◆ TASK OBJECTIVE
For each line of the data below that holds "Аксион", copy the line.

◆ RECORDS PROVIDED
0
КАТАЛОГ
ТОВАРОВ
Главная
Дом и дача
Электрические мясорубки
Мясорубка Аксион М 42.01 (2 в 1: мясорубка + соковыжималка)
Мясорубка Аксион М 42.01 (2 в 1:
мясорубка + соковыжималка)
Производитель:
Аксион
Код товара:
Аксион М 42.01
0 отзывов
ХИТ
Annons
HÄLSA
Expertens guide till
* * *
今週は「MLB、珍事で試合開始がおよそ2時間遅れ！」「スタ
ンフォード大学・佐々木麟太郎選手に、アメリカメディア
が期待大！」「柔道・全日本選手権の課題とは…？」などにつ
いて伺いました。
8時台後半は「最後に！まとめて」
---
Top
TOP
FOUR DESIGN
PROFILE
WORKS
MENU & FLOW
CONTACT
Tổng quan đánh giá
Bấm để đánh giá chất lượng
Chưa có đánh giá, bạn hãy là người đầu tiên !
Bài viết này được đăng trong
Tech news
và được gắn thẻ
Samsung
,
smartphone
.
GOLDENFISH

◆ WRITTEN ANSWER
Мясорубка Аксион М 42.01 (2 в 1: мясорубка + соковыжималка)
Мясорубка Аксион М 42.01 (2 в 1:
Аксион
Аксион М 42.01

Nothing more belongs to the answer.